The e-magazine for KNX home & building control

Taking the Lead: why commissioning engineer is the ideal role for the KNX professional

Simon Buddle explains why it makes sense for the multiskilled KNX professional to take on the role of commissioning engineer in projects that involve different trades.

There are days when I seem to do stuff that literally has nothing to do with my world. This morning I was fixing a two-wire door intercom system that is at least 25 years old, if not more. One flat had recently been redeveloped and the builders had managed to knock the internal handset completely off the wall, and then wired it back up, incorrectly. They did that not once, but twice. The problem was that each time they broke it, the entire system stopped working and so I went in to fix it. Why? Well because the landlord has some KNX in his house that I do look after. And it made me think of life as a commissioning engineer.

The multiskilled commissioning engineer is a key player in any installation.

As we know, KNX sits at the heart of any good controls installation and when we are dealing directly with the end user, life is straightforward when it comes to proving the system works and handing over to the client. Of course, there’ll be the usual issues; a keypad that has to be adjusted, and maybe some lighting scenes that have to be amended. But all in all, getting a project over the line doesn’t cause a headache. This, in part, is due to the robust nature of the KNX products, wiring, and communication protocol. It’s tried and tested and proven to be rock solid. The other element is that we have almost certainly had a lot of input into the peripheral systems such as heat pumps, AC units, manifolds, lighting drivers, etc. We are usually the last person at the end of the project handing over to the homeowner.

But there are times when we are not handing over to anyone, but simply signing off on work completed. This work often needs to be witnessed and be done in conjunction with other trades on site.

KNX sits at the heart of every installation we do.

The advantages of being a commissioning engineer

As with KNX, being the heart of every installation, so too, the KNX engineer becomes the heart of every project completion team.
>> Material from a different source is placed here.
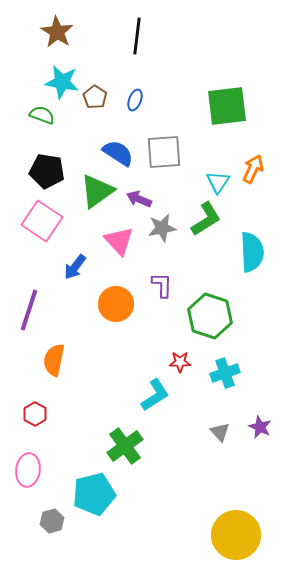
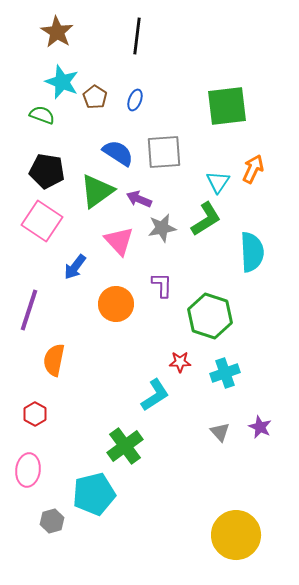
cyan star: rotated 12 degrees clockwise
There is no point in beating about the bush here. If the KNX person isn’t in the room for commissioning, witnessing, and sign off, they’ll almost certainly be the ones to blame for anything and everything that is wrong onsite. So, first lesson; we need to be there all of the time, every time.

But it’s more than that. I find, many times, that I end up dealing with other people’s problems. One that springs to mind recently is when the fused spurs for the HIU and CIU were wired to the opposite device. So, when you switched off the CIU fused spur, the HIU turned off. Boring – and should have been done correctly in the first place and certainly picked up by management before signing off. But it wasn’t. So, power off, screwdrivers out, faceplates swapped, job done. Absolutely not my job. However, if it isn’t done, we can’t sign the apartment off. Likewise, many of the actuator valve heads had been left off after the fan coils had been commissioned.

Here’s the thing, if we’re working on large projects with multiple companies involved, sometimes it’s just easier, faster and more cost-effective for us to take the lead role as commissioning engineers. ‘But it’s not our job’ I hear you say. To that I would reply ‘If you can negotiate a price for that piece of work, there’s no reason why it shouldn’t be.’ By the very nature of what we do, understanding all of the systems we’re controlling is a requirement of our job. And when one of them isn’t working properly, we’re often the first line diagnostics and fault-finding person, regardless of the fact that it’s not a KNX issue.

By the very nature of what we do, understanding all of the systems we’re controlling is a requirement of our job.

What happens in practice

I’ve recently had my head inside fan control units, checking wiring and fan speed potentiometers. Why? Initially to prove that the KNX system was doing the right thing, namely sending out a voltage or an ON signal. And then latterly, after saying ‘This isn’t my role’, going to the lengths of recording the readings and being paid for my time to do that. From the developer’s perspective, it is for more efficient (read cost-effective) for one person to solve multiple issues than it is to create snag lists, bring back individual contractors, and then go through the whole testing process again. Of course, there will be issues that are beyond us; for example if the valve is faulty or pipes are dripping, but many of the final issues are small and simple to fix.


If we have to be there anyway, for fear of being thrown under the bus by anyone and everyone, why not make a bit of money? We have the skills, we’re at the heart of the systems and we have the expertise. KNX brings us into contact with so many trades, technologies, and people. Senior KNX engineers are some of the most highly-skilled and valued engineers onsite. Using them to their maximum potential must be a good thing for everyone involved.

Simon Buddle CEng MIET, is a consultant for Future Ready Homes, a specialist in BMS and ELV services system design.